_EXERCISE PROMPT:_
Where does the string "UPCN" appear in the records? Copy every line that contains it.

_MATERIAL SUPPLIED:_
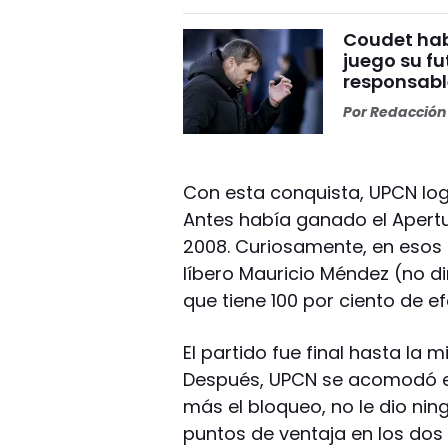
Coudet habl
juego su fu
responsabl
Por
Redacción 
Con esta conquista, UPCN logr
Antes había ganado el Apertu
2008. Curiosamente, en esos 
líbero Mauricio Méndez (no dir
que tiene 100 por ciento de ef
El partido fue final hasta la 
Después, UPCN se acomodó en
más el bloqueo, no le dio ning
puntos de ventaja en los dos 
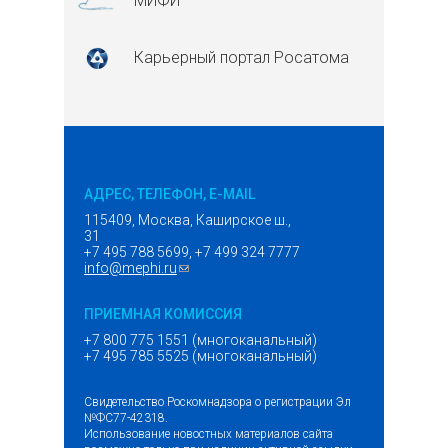
МИФИ
Карьерный портал Росатома
АДРЕС, ТЕЛЕФОН, E-MAIL
115409, Москва, Каширское ш.,
31
+7 495 788 5699, +7 499 324 7777
info@mephi.ru
(ссылка для отправки email)
ПРИЕМНАЯ КОМИССИЯ
+7 800 775 1551 (многоканальный)
+7 495 785 5525 (многоканальный)
Свидетельство Роскомнадзора о регистрации Эл
№ФС77-42318.
Использование новостных материалов сайта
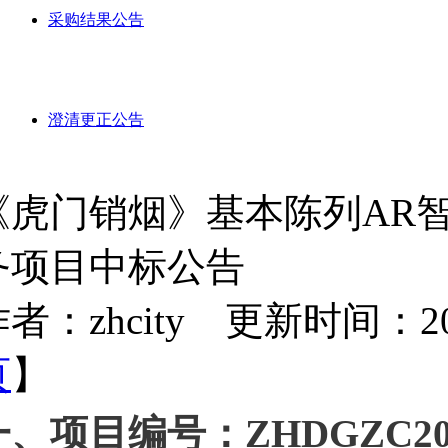
采购结果公告
澄清更正公告
《虎门销烟》基本陈列AR
务项目中标公告
者：zhcity 更新时间：2024-
页
】
一、项目编号：ZHDGZC202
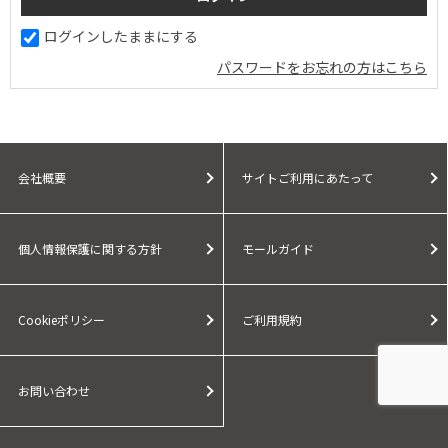
ログインしたままにする
パスワードをお忘れの方はこちら
会社概要
サイトご利用にあたって
個人情報保護に関する方針
モールガイド
Cookieポリシー
ご利用規約
お問い合わせ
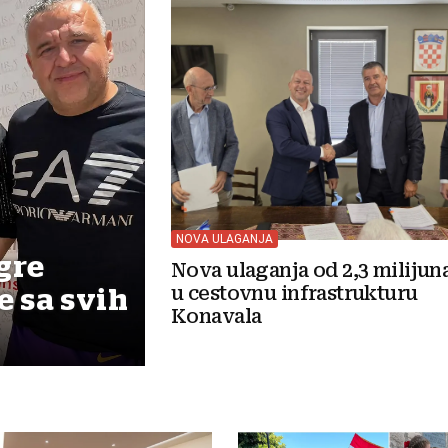
NOVA ULAGANJA
gre
Nova ulaganja od 2,3 milijun
u cestovnu infrastrukturu
e sa svih
Konavala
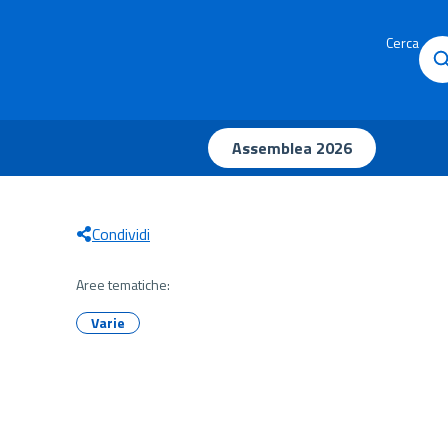
Cerca
Assemblea 2026
Condividi
Aree tematiche:
Varie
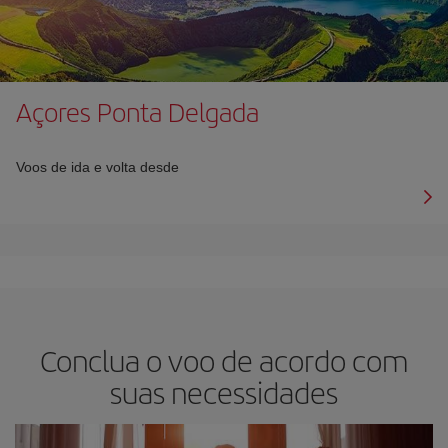
Açores Ponta Delgada
Voos de ida e volta desde
Conclua o voo de acordo com
suas necessidades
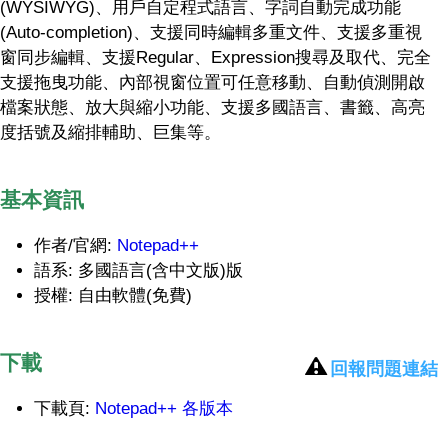
(WYSIWYG)、用戶自定程式語言、字詞自動完成功能
(Auto-completion)、支援同時編輯多重文件、支援多重視
窗同步編輯、支援Regular、Expression搜尋及取代、完全
支援拖曳功能、內部視窗位置可任意移動、自動偵測開啟
檔案狀態、放大與縮小功能、支援多國語言、書籤、高亮
度括號及縮排輔助、巨集等。
基本資訊
作者/官網:
Notepad++
語系: 多國語言(含中文版)版
授權: 自由軟體(免費)
下載
回報問題連結
下載頁:
Notepad++ 各版本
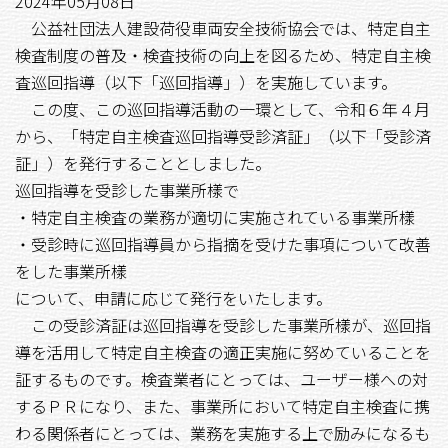
2024年05月08日
公益社団法人建設荷役車両安全技術協会では、特定自主
検査制度の普及・検査技術の向上を図るため、特定自主検
査巡回指導（以下「巡回指導」）を実施しています。
この度、この巡回指導活動の一環として、令和６年４月
から、「特定自主検査巡回指導受診済証」（以下「受診済
証」）を発行することとしました。
巡回指導を受診した事業所樣で
・特定自主検査の業務が適切に実施されている事業所樣
・受診時に巡回指導員から指摘を受けた事項について改善
をした事業所樣
について、申請に応じて発行をいたします。
この受診済証は巡回指導を受診した事業所樣が、巡回指
導を活用して特定自主検査の適正実施に努めていることを
証するものです。検査業者にとっては、ユーザー様への対
するＰＲになり、また、事業所において特定自主検査に携
わる関係者にとっては、業務を実施する上で励みになるも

_RESPONSE:_
Con esta conquista, UPCN logr
Después, UPCN se acomodó en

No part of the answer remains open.